==== Records supplied

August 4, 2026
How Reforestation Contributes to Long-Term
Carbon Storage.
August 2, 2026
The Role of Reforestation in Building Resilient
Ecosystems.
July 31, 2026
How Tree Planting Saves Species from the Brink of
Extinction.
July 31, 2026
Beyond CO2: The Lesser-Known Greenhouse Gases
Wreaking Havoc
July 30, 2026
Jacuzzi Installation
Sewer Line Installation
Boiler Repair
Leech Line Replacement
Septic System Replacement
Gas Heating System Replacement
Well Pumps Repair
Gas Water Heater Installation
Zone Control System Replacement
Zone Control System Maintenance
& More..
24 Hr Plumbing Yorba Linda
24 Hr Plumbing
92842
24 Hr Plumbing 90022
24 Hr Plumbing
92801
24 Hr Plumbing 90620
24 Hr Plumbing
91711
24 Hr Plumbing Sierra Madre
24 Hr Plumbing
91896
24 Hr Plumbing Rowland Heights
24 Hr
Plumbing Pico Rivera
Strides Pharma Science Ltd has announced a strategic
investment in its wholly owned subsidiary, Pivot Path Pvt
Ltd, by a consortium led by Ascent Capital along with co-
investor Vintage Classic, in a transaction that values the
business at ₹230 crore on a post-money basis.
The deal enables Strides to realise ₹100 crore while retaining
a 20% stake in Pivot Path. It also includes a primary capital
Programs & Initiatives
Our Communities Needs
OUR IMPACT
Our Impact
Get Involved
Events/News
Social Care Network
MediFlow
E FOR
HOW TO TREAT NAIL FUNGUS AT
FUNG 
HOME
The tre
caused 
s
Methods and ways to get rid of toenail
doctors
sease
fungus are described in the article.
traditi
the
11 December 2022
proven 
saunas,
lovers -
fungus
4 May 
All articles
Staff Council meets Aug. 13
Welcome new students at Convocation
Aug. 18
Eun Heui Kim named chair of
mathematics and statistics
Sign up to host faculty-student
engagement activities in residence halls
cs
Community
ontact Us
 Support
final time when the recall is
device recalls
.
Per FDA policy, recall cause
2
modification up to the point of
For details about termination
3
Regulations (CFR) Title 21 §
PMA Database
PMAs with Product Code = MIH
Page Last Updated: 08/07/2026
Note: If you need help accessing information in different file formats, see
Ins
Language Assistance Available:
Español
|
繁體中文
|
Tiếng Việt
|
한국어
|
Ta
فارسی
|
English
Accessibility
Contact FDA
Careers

========

To do.
Each record must be transcribed exactly, with nothing left out.

Written solution.
August 4, 2026
How Reforestation Contributes to Long-Term
Carbon Storage.
August 2, 2026
The Role of Reforestation in Building Resilient
Ecosystems.
July 31, 2026
How Tree Planting Saves Species from the Brink of
Extinction.
July 31, 2026
Beyond CO2: The Lesser-Known Greenhouse Gases
Wreaking Havoc
July 30, 2026
Jacuzzi Installation
Sewer Line Installation
Boiler Repair
Leech Line Replacement
Septic System Replacement
Gas Heating System Replacement
Well Pumps Repair
Gas Water Heater Installation
Zone Control System Replacement
Zone Control System Maintenance
& More..
24 Hr Plumbing Yorba Linda
24 Hr Plumbing
92842
24 Hr Plumbing 90022
24 Hr Plumbing
92801
24 Hr Plumbing 90620
24 Hr Plumbing
91711
24 Hr Plumbing Sierra Madre
24 Hr Plumbing
91896
24 Hr Plumbing Rowland Heights
24 Hr
Plumbing Pico Rivera
Strides Pharma Science Ltd has announced a strategic
investment in its wholly owned subsidiary, Pivot Path Pvt
Ltd, by a consortium led by Ascent Capital along with co-
investor Vintage Classic, in a transaction that values the
business at ₹230 crore on a post-money basis.
The deal enables Strides to realise ₹100 crore while retaining
a 20% stake in Pivot Path. It also includes a primary capital
Programs & Initiatives
Our Communities Needs
OUR IMPACT
Our Impact
Get Involved
Events/News
Social Care Network
MediFlow
E FOR
HOW TO TREAT NAIL FUNGUS AT
FUNG 
HOME
The tre
caused 
s
Methods and ways to get rid of toenail
doctors
sease
fungus are described in the article.
traditi
the
11 December 2022
proven 
saunas,
lovers -
fungus
4 May 
All articles
Staff Council meets Aug. 13
Welcome new students at Convocation
Aug. 18
Eun Heui Kim named chair of
mathematics and statistics
Sign up to host faculty-student
engagement activities in residence halls
cs
Community
ontact Us
 Support
final time when the recall is
device recalls
.
Per FDA policy, recall cause
2
modification up to the point of
For details about termination
3
Regulations (CFR) Title 21 §
PMA Database
PMAs with Product Code = MIH
Page Last Updated: 08/07/2026
Note: If you need help accessing information in different file formats, see
Ins
Language Assistance Available:
Español
|
繁體中文
|
Tiếng Việt
|
한국어
|
Ta
فارسی
|
English
Accessibility
Contact FDA
Careers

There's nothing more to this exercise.